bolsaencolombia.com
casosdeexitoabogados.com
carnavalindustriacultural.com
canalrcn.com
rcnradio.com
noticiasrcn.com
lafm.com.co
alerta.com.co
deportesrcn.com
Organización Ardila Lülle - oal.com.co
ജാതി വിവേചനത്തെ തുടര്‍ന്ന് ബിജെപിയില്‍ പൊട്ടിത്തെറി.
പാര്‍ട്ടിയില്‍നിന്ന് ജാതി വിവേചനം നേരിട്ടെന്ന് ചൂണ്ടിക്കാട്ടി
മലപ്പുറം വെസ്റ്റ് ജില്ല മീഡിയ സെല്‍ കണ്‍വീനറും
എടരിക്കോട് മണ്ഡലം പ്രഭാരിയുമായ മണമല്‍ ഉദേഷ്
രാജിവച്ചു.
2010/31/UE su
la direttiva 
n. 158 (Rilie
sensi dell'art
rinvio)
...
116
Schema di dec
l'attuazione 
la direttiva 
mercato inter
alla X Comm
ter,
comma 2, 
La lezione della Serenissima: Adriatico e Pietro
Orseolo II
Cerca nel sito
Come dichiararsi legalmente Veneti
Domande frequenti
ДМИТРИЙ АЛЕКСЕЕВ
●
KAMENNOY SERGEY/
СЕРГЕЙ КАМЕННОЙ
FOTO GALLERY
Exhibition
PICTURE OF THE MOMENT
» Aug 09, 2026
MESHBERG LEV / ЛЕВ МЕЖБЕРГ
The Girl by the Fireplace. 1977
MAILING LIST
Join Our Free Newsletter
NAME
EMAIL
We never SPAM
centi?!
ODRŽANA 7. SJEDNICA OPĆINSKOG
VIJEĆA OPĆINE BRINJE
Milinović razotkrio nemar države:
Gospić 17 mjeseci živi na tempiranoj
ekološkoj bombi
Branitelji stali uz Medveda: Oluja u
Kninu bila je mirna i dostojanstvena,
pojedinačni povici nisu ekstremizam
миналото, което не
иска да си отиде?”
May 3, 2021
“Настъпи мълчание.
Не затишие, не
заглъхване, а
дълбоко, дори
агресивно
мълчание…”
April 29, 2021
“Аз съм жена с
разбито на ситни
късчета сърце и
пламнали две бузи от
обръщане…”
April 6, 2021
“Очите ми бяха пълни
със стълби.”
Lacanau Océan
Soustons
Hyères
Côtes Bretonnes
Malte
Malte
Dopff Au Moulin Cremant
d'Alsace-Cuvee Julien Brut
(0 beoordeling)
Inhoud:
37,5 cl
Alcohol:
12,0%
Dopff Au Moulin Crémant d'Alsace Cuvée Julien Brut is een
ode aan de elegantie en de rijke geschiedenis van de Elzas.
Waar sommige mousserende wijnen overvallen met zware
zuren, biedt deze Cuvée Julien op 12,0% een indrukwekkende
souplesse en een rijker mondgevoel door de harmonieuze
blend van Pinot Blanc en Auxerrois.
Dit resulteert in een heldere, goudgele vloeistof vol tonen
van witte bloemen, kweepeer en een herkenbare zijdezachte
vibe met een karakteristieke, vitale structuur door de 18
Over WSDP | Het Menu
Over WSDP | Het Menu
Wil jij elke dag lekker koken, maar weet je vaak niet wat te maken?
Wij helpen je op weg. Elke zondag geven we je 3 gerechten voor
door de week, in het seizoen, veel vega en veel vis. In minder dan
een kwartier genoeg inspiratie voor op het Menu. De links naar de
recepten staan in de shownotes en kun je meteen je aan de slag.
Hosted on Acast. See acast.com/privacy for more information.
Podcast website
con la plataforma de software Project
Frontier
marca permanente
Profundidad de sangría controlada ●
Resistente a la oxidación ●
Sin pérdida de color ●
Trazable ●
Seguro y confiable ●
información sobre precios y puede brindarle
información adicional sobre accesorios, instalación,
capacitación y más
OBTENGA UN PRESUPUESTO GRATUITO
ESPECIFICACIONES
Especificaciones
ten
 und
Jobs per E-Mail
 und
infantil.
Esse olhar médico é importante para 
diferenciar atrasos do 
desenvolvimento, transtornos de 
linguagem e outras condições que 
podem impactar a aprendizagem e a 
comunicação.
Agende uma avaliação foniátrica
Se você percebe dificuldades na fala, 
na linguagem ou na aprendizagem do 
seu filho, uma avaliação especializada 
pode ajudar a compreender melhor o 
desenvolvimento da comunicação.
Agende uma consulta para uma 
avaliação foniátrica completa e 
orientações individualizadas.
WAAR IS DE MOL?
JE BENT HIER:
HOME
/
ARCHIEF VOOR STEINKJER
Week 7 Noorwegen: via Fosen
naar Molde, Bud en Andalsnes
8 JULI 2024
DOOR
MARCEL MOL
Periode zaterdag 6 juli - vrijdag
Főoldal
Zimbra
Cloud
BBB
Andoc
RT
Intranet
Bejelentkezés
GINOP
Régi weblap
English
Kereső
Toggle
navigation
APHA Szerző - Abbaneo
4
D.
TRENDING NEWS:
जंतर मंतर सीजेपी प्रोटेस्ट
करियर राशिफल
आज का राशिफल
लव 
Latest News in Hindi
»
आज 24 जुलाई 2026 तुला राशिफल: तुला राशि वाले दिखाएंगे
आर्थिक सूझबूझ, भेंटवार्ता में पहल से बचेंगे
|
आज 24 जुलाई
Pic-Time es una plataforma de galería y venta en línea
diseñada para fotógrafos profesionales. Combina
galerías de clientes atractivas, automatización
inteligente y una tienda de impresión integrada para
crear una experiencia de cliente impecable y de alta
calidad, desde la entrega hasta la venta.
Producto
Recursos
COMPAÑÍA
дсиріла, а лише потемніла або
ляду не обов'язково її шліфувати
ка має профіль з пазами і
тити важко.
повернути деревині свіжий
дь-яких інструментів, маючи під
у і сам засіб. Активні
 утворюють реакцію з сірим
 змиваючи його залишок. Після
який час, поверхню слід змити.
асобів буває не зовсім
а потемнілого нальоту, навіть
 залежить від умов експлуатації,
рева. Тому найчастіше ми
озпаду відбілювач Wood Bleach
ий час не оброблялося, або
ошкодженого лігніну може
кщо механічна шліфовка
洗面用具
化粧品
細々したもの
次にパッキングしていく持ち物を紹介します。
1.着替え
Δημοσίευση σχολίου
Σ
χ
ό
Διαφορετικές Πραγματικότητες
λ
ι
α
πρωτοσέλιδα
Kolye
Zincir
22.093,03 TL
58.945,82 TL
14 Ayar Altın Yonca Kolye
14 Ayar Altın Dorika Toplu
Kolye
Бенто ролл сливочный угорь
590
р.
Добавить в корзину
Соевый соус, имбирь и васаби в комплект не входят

◆ Activity
Find the string "Cuvée" in the listing and return every line that holds it.

◆ Answer to the problem
Dopff Au Moulin Crémant d'Alsace Cuvée Julien Brut is een
zuren, biedt deze Cuvée Julien op 12,0% een indrukwekkende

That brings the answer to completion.